Soruşturma kapsamında acil koruma kararı ile Sosyal Hizmetler ve Çocuk Esirgeme Kurumuna yerleştirilen mağdure hakkında kurum vekilinin şikayetçi olduğu, ancak yargılama sırasında kurum vekilinin davadan haberdar edilmeyerek sadece gerekçeli kararın tebliğ edildiği, Aile ve Sosyal Politikalar Bakanlığı vekili tarafindan kararın temyiz edilmesi üzerine mahkemece 22.10.2012 tarihli ek karar ile kurumun suçun mağduru olmadığından bahisle temyiz talebinin reddine hükmedildiği ve bakanlık vekilince ek kararın temyiz edildiği tüm dosya içeriğinden anlaşılmakla, 6284 sayılı Kanunun 20/2. maddesiyle Aile ve Sosyal Politikalar Bakanlığının kanunun yayımı tarihinden sonraki dönemde çocuk, kadın veya aile bireylerine karşı işlenen eylemlerle ilgili açılan davalar ile daha önceden açılmış olup da halen devam etmekte olan davalara kamusal anlamda doğrudan katılması sağlandığı, bu itibarla kanuna aykırı olan temyiz isteminin reddine ilişkin ek kararın kaldırılmasının ardından dosya incelendi; 14. CD. 01.10.2015, 10867/8825
Hükümden önce reşit olan mağdure hakkındaki acil koruma kararı kaldırılarak ailesine teslimine karar verildiği ve katılan idare ile ilişiği kesildiğinden mağdureyi temsil hakkı sona eren kurumun temyiz hakkının bulunmadığı kabul edilmelidir.
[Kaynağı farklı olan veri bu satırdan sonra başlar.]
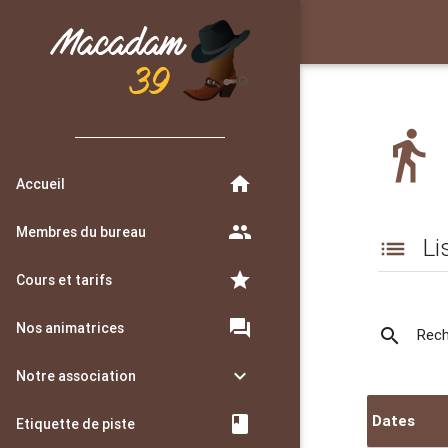
directions_walk
home
Accueil
people
Membres du bureau
Li
list
star
Cours et tarifs
forum
Nos animatrices
search
Rech
keyboard_arrow_down
Notre association
Dates
book
Etiquette de piste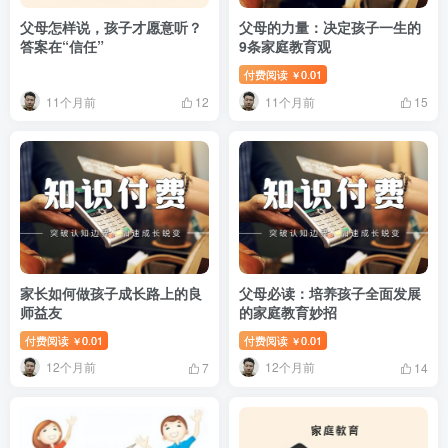
父母怎样说，孩子才愿意听？
父母的力量：决定孩子一生的
答案在“信任”
9条家庭教育观
付费阅读
0.01
￥
11个月前
11个月前
12
15
家长如何做孩子成长路上的良
父母必读：培养孩子全面发展
师益友
的家庭教育妙招
付费阅读
0.01
付费阅读
0.01
￥
￥
12个月前
12个月前
7
14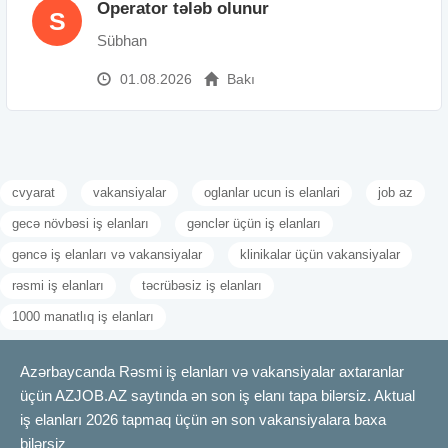
Operator tələb olunur
S
Sübhan
01.08.2026
Bakı
cvyarat
vakansiyalar
oglanlar ucun is elanlari
job az
gecə növbəsi iş elanları
gənclər üçün iş elanları
gəncə iş elanları və vakansiyalar
klinikalar üçün vakansiyalar
rəsmi iş elanları
təcrübəsiz iş elanları
1000 manatlıq iş elanları
Azərbaycanda Rəsmi iş elanları və vakansiyalar axtaranlar
üçün AZJOB.AZ saytında ən son iş elanı tapa bilərsiz. Aktual
iş elanları 2026 tapmaq üçün ən son vakansiyalara baxa
bilərsiz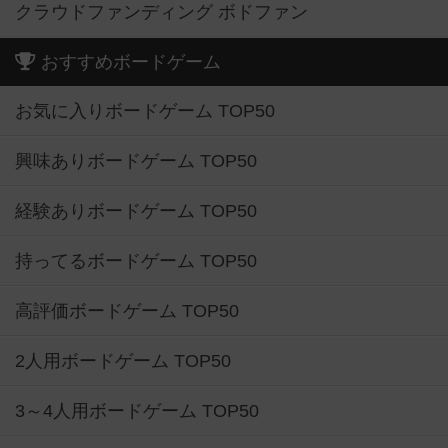
クラウドファンディング ボドファン
おすすめボードゲーム
お気に入りボードゲーム TOP50
興味ありボードゲーム TOP50
経験ありボードゲーム TOP50
持ってるボードゲーム TOP50
高評価ボードゲーム TOP50
2人用ボードゲーム TOP50
3～4人用ボードゲーム TOP50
Mağdurenin Sosyal Hizmetler ve Çocuk Esirgeme Kurumuna (SHÇEK) bağlı kız yetiştirme yurdunda, 23.10.2009 tarihli koruma kararıyla acil koruma altına alınmasından dolayı kalması nedeniyle, mağdureyi temsil ve haklarını korumaya yetkili olan SHÇEK vekilinin müdahale talebinin kabulüne karar verilmiş ise de; 2828 sayılı Kanunun 22 ve 24. maddeleri uyarınca koruma kararının sayılan istisnalar hariç, çocuk reşit olana kadar devam edeceği, dosyada mevcut nüfus kayıt içeriği ile Aile ve Sosyal Politikalar Bakanlığı Samsun İl Müdürlüğünün 19.01.2015 günlü yazısına göre mağdurenin hükümden önce reşit olduğu, Samsun Çocuk Mahkemesinin 08.01.2010 tarih ve 2009/140 Değişik İş sayılı kararıyla acil koruma kararının kaldırılarak mağdurenin ailesine teslimine karar verildiği ve bu nedenle katılan idare ile ilişiğinin kesildiği görülmekle, mağdureyi temsil hakkı sona eren kurumun temyiz hakkının bulunmaması nedeniyle vâki temyiz isteminin 5320 sayılı Kanunun 8/1. maddesi gözetilerek 1412 sayılı CMUK'nın 317. maddesi uyarınca REDDİNE, 14. CD. 18.05.2015, 1600/6526
Koruma altına alınan mağdurenin sonrasında bakım ve barınma tedbiri kaldırılarak ailesine teslimine karar verilmesi karşısında, Sosyal Hizmetler ve Çocuk Esirgeme Kurumunun davaya katılma hakkı bulunmamaktadır.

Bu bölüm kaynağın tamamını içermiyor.